** Opening Supplied data block **

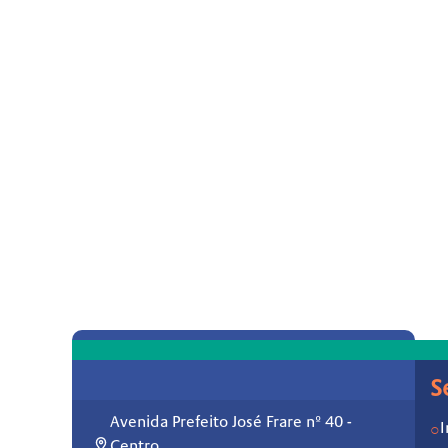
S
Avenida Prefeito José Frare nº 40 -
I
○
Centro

** Closing Supplied data block **
** Opening Supplied data block **

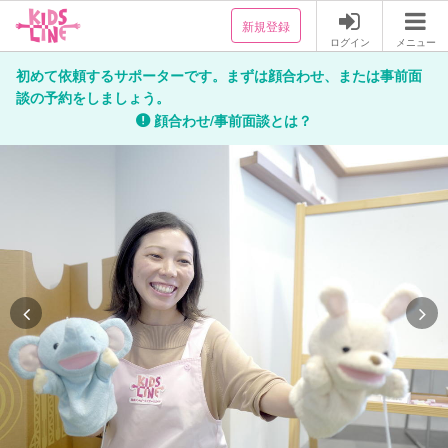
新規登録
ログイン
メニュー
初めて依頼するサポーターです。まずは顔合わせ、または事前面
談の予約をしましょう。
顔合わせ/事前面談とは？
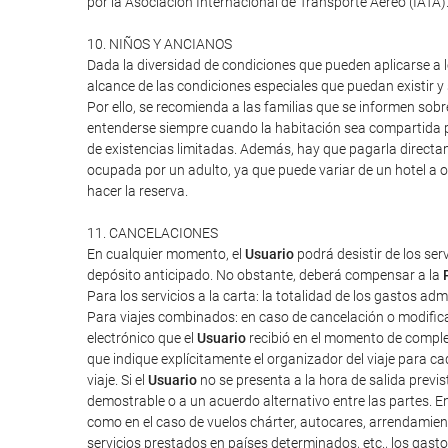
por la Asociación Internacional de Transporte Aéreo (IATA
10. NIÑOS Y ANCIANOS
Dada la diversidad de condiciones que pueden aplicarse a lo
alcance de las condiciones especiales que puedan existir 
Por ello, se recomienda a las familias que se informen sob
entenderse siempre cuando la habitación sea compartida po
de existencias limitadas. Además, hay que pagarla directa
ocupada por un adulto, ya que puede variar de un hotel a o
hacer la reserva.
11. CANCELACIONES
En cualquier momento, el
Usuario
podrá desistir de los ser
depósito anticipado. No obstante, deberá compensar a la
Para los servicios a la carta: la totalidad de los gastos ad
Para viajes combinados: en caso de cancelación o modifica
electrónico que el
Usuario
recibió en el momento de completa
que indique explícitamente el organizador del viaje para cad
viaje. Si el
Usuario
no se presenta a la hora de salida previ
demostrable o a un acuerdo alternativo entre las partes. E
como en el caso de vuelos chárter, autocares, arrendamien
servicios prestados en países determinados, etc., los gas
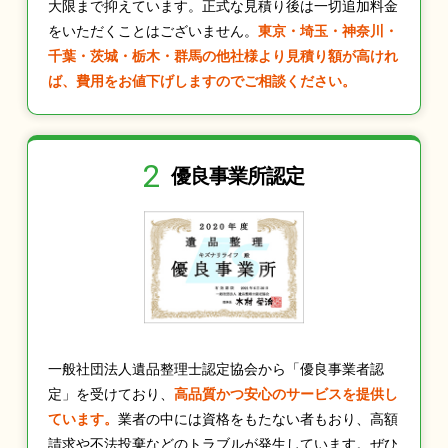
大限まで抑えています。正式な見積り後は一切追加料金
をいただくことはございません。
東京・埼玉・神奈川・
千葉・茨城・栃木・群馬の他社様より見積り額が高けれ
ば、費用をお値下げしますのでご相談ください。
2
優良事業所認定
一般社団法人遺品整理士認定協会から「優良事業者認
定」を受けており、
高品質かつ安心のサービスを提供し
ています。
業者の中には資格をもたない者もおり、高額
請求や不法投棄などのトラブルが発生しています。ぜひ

** Closing Supplied data block **

**Activity**
Reproduce exactly the stretch of the material above that starts at the line with "de existencias limitadas." and ends at the line with "como en el caso", both included, and nothing else.

**Response to this task**
de existencias limitadas. Además, hay que pagarla directa
ocupada por un adulto, ya que puede variar de un hotel a o
hacer la reserva.
11. CANCELACIONES
En cualquier momento, el
Usuario
podrá desistir de los ser
depósito anticipado. No obstante, deberá compensar a la
Para los servicios a la carta: la totalidad de los gastos ad
Para viajes combinados: en caso de cancelación o modifica
electrónico que el
Usuario
recibió en el momento de completa
que indique explícitamente el organizador del viaje para cad
viaje. Si el
Usuario
no se presenta a la hora de salida previ
demostrable o a un acuerdo alternativo entre las partes. E
como en el caso de vuelos chárter, autocares, arrendamien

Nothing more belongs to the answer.